Data Mining with Text

DATA 503: Fundamentals of Data Engineering

Lucas P. Cordova, Ph.D.

Willamette University

April 8, 2026

Learning objectives

What you should be able to do

Use core string functions for cleanup and slicing before heavier parsing
Apply ~ / ~* and regexp_match / regexp_matches with capture groups to pull fields from text
Explain tsvector vs tsquery, filter with @@, and why GIN indexes matter for search at scale
Produce snippets with ts_headline and sort by relevance with ts_rank (including length normalization)

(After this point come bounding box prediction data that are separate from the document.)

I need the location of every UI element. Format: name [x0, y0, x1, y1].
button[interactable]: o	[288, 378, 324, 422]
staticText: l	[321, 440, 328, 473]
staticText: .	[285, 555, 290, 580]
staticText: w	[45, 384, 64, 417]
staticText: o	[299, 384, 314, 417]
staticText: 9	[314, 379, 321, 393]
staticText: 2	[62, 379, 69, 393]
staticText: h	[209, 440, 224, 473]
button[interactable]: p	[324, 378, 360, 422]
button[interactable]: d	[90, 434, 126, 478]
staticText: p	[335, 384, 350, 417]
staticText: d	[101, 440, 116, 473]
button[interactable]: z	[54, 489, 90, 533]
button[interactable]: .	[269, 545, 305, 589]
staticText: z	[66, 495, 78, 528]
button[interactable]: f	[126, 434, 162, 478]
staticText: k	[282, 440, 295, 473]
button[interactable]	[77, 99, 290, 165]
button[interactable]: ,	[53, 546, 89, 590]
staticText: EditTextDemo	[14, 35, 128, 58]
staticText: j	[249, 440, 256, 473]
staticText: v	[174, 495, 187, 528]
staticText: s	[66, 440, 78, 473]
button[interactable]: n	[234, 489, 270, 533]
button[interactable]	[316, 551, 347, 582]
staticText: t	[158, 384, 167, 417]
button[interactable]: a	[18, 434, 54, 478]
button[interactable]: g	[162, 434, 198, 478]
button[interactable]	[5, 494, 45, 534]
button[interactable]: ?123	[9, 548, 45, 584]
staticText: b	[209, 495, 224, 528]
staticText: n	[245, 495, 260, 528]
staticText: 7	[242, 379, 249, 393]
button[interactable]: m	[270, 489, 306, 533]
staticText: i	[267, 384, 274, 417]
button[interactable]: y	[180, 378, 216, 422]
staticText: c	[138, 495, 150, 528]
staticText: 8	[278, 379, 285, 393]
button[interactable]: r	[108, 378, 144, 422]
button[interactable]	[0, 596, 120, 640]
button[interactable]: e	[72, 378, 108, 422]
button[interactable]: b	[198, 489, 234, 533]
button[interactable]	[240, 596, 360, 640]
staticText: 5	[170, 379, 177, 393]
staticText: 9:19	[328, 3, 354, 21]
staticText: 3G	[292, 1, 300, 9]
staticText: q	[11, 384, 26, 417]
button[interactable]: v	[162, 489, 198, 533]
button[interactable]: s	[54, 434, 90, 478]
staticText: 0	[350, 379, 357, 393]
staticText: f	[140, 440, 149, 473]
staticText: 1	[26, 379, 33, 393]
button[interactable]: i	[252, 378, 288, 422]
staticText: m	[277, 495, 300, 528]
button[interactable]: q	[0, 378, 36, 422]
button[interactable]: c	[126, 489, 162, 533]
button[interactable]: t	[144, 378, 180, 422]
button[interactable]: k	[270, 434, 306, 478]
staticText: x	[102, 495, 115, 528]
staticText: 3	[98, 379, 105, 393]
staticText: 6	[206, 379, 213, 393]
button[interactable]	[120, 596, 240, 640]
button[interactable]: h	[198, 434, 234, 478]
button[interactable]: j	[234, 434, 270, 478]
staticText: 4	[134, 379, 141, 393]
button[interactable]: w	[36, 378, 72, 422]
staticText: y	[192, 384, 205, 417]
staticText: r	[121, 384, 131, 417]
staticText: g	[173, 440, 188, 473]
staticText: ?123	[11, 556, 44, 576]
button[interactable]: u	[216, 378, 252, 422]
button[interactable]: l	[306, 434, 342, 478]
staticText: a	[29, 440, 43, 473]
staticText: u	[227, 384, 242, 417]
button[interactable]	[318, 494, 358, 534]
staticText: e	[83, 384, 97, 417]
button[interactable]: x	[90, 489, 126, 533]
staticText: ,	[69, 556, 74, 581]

Course connection: Logs, tickets, and exports often arrive as prose. Regex and full-text search let you normalize and search near the database when you do not yet have a dedicated search service.

Load the practice data

Tables and sanity checks

Table	Role
`county_regex_demo`	Regex operator practice
`crime_reports`	Semi-structured police narratives
`president_speeches`	Full-text search (State of the Union)

Check this:

SELECT count(*) AS crime_reports FROM crime_reports;
SELECT count(*) AS speeches FROM president_speeches;
SELECT count(*) AS counties FROM county_regex_demo;

Expect 5, 79, and 8 respectively.

String functions

Why this layer exists

JSON and arrays get conference talks. Strings pay the rent: addresses, log lines, pasted emails, and CSV columns that are secretly paragraphs. PostgreSQL documents these under String Functions.

Toolkit (high level)

Need	Examples
Case	`upper`, `lower`, `initcap`
Trim / measure	`trim`, `char_length`, `position`
Slice / replace	`left`, `right`, `replace`

Demo: cleanup

Run this.

SELECT trim('  Pat  ') AS trimmed,
       char_length(trim('  Pat  ')) AS len,
       left('703-555-1212', 3) AS area;

replace is greedy and left-to-right: replace('aaa', 'aa', 'b') yields ba, which surprises everyone exactly once.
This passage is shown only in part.